You are with the wrong man, move on.
(I am based in Unspecified)
Posted by Justin Credible (387 days ago)
"I want to try to give him another chance" I mean...hmmm, he isnt even aware you found out and he sure as hell aint begging...you have only been with this plank about 8 months, I think its safe to say that you dont have a lifetime of wonderful fields of daisies to look forward to...

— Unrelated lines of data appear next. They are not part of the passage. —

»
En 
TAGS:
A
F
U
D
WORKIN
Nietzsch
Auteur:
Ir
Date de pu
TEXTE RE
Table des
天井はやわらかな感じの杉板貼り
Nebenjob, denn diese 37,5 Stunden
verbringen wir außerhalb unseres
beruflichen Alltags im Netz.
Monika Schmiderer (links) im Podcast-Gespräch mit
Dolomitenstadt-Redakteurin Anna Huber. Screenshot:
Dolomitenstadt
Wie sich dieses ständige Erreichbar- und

(I am based in Unspecified)
Posted by csun009 (387 days ago)
45828s, mid-thirties is very young age to have your type of worries. You are at your prime age for sex, look and career. If you think you've been neglecting your look a bit, visit a beauty saloon and lift up your self esteem. You need to love yourself first before you want any love from others. With regards to your man, bin him TODAY!
(I am based in Hong Kong)
Posted by car_lover (387 days ago)
A cheater will always be a cheater and if he finds out ur so into him, he might make use of u as a backup. Do wat the others said, dump him. He doesn't respect u at all, that's why he cheated on u.
(I am based in Hong Kong)

Posted by autumnheart (385 days ago)
Pls allow me to share my experience which happened fairly recently -
My boyfriend (ex now) treated me as his 'official' girlfriend while sleeping with many others. An important point in our relationship was that I always felt he's constantly accelarating and deccelarating in terms of the progress of our relationship. Just on Chinese New Year's eve, I found out the evidence proving that he slept with other girls during the 7 months we were together.

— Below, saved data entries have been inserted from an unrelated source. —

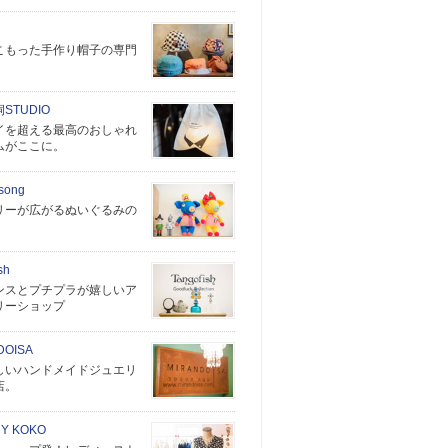
こもった手作り帽子の専門
洞STUDIO
イを超える最高のおしゃれ
ムがここに。
 song
リーが広がるぬいぐるみの
sh
ンスとプチプラが嬉しいア
リーショップ
DOISA
しいハンドメイドジュエリ
店。
Y KOKO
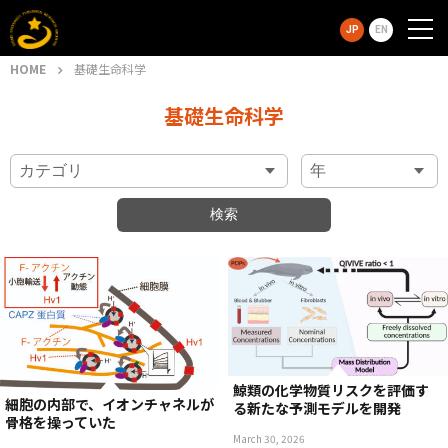
JP
EN
HOME
基礎生命科学
基礎生命科学
鯨類の化学物質リスクを評価す
細胞の内部で、イオンチャネルが
る新たな予測モデルを開発
骨格を操っていた
March 30, 2026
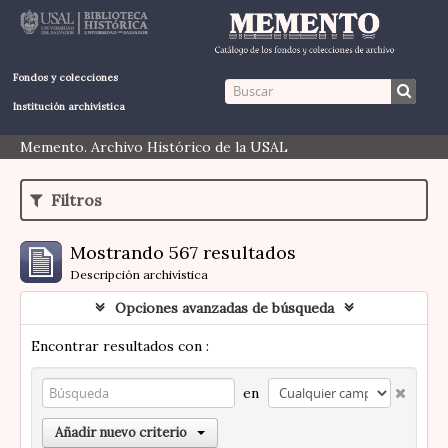
Fondos y colecciones
Institución archivística
Memento. Archivo Histórico de la USAL
Filtros
Mostrando 567 resultados
Descripción archivística
Opciones avanzadas de búsqueda
Encontrar resultados con :
en
Añadir nuevo criterio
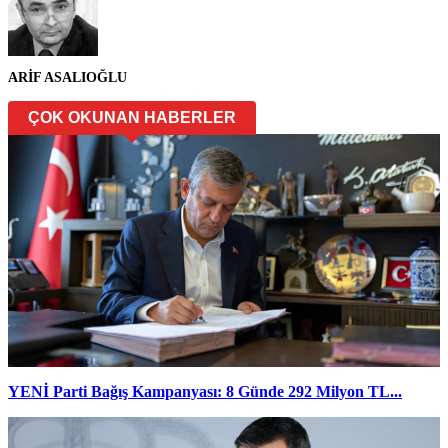
ARİF ASALIOĞLU
ÇOK OKUNAN HABERLER
YENİ Parti Bağış Kampanyası: 8 Günde 292 Milyon TL...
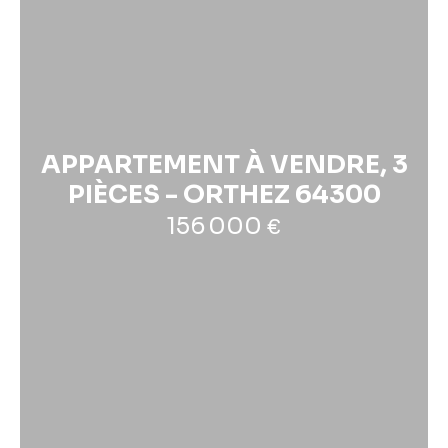
APPARTEMENT À VENDRE, 3
PIÈCES - ORTHEZ 64300
156 000
€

Well, I left him at the time. But after a month or so, I started thinking 'well, maybe he's just not into monogamy which is nothing wrong really as animals are not supposed to be monogamous'. So I felt prepared to negotiate with him on a term that as long as he's not taking girls to his place, we could still be together. To my surprise, he agreed on that.
But in the 2 days we were 'back together', I felt something was very wrong. First, he would not be intimate with me in front of his close friends even if we were sitting on the same couch (unlike the 'old times'). Two, he used to call me pretty much soon after he landed back in HK from business but during the time we were supposed to be "back together" he didn't. There were other strange little things that made me doubt when he meant by being 'back together'.

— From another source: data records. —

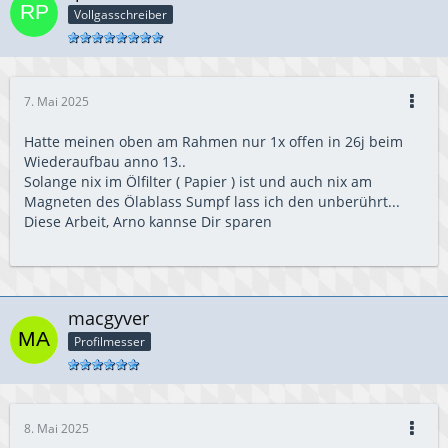
Vollgasschreiber
7. Mai 2025
Hatte meinen oben am Rahmen nur 1x offen in 26j beim
Wiederaufbau anno 13..
Solange nix im Ölfilter ( Papier ) ist und auch nix am
Magneten des Ölablass Sumpf lass ich den unberührt...
Diese Arbeit, Arno kannse Dir sparen
macgyver
Profilmesser
8. Mai 2025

So I confronted him, and he tried to talk me into not having a girlfriend/boyfriend relationship, but instead, just keeping it as a 'friendship' so to speak since the gf/bf relationship makes him lose his 100% freedom. Now maybe I didn't make it clear from the start, but what I wanted was exactly a gf/bf relationship since it means a certain extent of commitment. But I guess he knows what he wants and now that's pretty much the end of our 'relationship'.
So the moral of the story is that the urge of sleeping around might just be a symptom to a much bigger issue, i.e., a guy just doesn't want to commit and, in my ex's case, to lose his much treasured freedom in a commitment. So even if you've forgiven him, like I sort of did, and perhaps even let him sleep around while you two were still together, his fundamental psychological issue would still be there, i.e., the yearn for freedom.
Of course, it's a difficult decision to make since there are emotions involved. But pls ask yourself if you're back with him, would you have to constantly worry about whether he'd ever commit to the relationship, not to mention sleeping around?
A very close friend of mine once said this to me after a breakup and it really woke me up from my sorrows and depression. He said,
"Give him a break, give YOURSELF a break..."
Hope that it helps and that you'll make a decision that's most comfortable for you.
(I am based in Hong Kong)

Posted by coolbabe888 (385 days ago)
Wake up Call sweety it's the year 2007, women no longer need men to live a good life! If he sleeps around he obviously doesn't love nor does he respect you. He will keep doing it and he'll eventually dump you. Ditch him & get yourself a new man- get a make over, work out, and get yourself some self-respect & self-confidence woman!